Saturday, December 3, 2011

THEORY IN BRIEF: Self-Psychology

I wrote this series--Theory in Brief--for students and practitioners of psychology/therapy; however, I believe it contains much interesting information for the layperson, especially those interested in psychology and/or philosophy.

NAME OF THEORY:  Self Psychology   

BASIC PREMISES AND PHILOSOPHY:  Empathically obtained knowledge strengthens the capacity to live both with truth and illusion and the fundamental, radical and unavoidable uniqueness and infinity of the eternal and internal self.   

Focus on fundamental needs for healthy development, particularly idealizing, mirroring and twin-ship (or alter ego) needs.  Peoples’ self-cohesion, self-esteem and vitality derive from and are maintained by empathic responsiveness of others to their needs.   

Subjective experience is at the center of clinical and theoretical concerns.  How and why we change and how and why in certain ways we predictably stay the same are considered.  The return of the repressed is relative.

FOUNDERS OR IMPORTANT CONTRIBUTORS:  Harold Kohut, Bowlby, F. Ornstein, F. Alexander

COUNSELING GOALS:  Facilitate clients’ understanding of relationship needs and personal deficits.  Help empower clients’ abilities and ways of making positive changes/transformations in their relationships, thereby facilitating positive change in themselves and their lives.

ROLE OF COUNSELOR:  Establish trusting relationship with client.  Sustain empathic emergence into the subjective perspectives and experiences of clients.  Place self-object transferences at center of analytical approach with empathic immersion to guide understanding and explanation.

EXAMPLES OF TECHNIQUES:  Acceptance: use reflective responses and active listening; Understanding:  therapeutic dialog, empathic or optimal responsiveness; therapeutic regression; vicarious introspection; empathy with therapists’ own experiences to explore and discover subjective “I” of clients

TERMS:  self-object experiences and transferences, healthy narcissism, empathic ambiances/failures, disruption/restorative process, fragmentation, self cohesion.



Yun Yi said...

very interesting post. a "right" self image might be the key to a person's confidence.
i wonder what made our personality type? i was a totally perfectionist before and still adjusting my degree of "perfection". strangely, i found the less serious one takes his/her life, the more self-confident one can be.
thanks for sharing!

PSACHNO said...

You ask a very important question: What makes a personality.

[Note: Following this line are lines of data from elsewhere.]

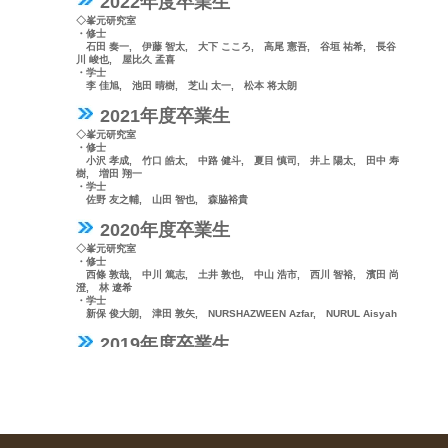
2022年度卒業生
◇峯元研究室
・修士
石田 奏一, 伊藤 智太, 大下 こころ, 高尾 憲吾, 谷垣 祐希, 長谷
川 峻也, 屋比久 孟喜
・学士
李 佳旭, 池田 晴樹, 芝山 太一, 松本 将太朗
2021年度卒業生
◇峯元研究室
・修士
小沢 孝成, 竹口 皓太, 中路 健斗, 夏目 慎司, 井上 陽太, 田中 寿
樹, 増田 翔一
・学士
佐野 友之輔, 山田 智也, 森脇裕貴
2020年度卒業生
◇峯元研究室
・修士
西條 敦哉, 中川 篤志, 土井 敦也, 中山 浩市, 西川 智裕, 濱田 尚
澄, 林 遼希
・学士
新保 俊大朗, 津田 敦矢, NURSHAZWEEN Azfar, NURUL Aisyah
2019年度卒業生
◇峯元研究室
・修士
井上 幹也, 植田 祐輔, 折坂 泉, 逵 雅基, 中島 篤希
・学士
禰宜田 聖国, 山本 悠介, MUHAMMAD Emir Afzan
2018年度卒業生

No one can prove what it is, however, personally, I believe we are born with a personality and it is further influenced by environment.

I think personality is created in the genome.

I will post an interesting quote on perfectionism, from which I, too, suffer from time to time. However, yes we CAN adjust.

There is someone about losing ourselves in the welfare of others that gives up joy and reduces so many other issues.

The Bible says, place yourself before service. I have always balked at this, but with age wonder if it contains much truth.

Perhaps love and service are the greatest heights one can reach in this...and the reward will follow, either in this life and/or the next!

Yun Yi said...

"place yourself before service"
---from certain perspective, i agree with this. maybe, take ourselves less important, we can be more relax on our being imperfect..

however my life after my "middle age crisis" (which attacked me earlier than most people, so what i am really saying is i am still very young. lol) is more on my "self-love", other than loving others. i was a person who always put others before myself when i was younger, and i eventually found it was not really driven by true "love" but "insecurity". so after my middle age crisis i started focusing on my own more than ever, and found myself more confident than ever.

of course, everything is about perspective, so my focusing on my own doesn't really contradictory to the theory of "losing ourselves in the welfare of others". it is my belief now that only we truly love ourselves, could we love others.

PSACHNO said...

You make a very important distinction between giving service out of love, rather than out of wanting to be loved.

I fully agree that we must know how to love ourselves before loving others. Too many religions ignore this precious truth when preaching service.

PSACHNO said...

CORRECTION: I meant to say, "Place yourself secondary before service."

I don't think this means to neglect yourself, or love yourself less, but rather to put a priority on serving others, even at times if it means putting your needs second.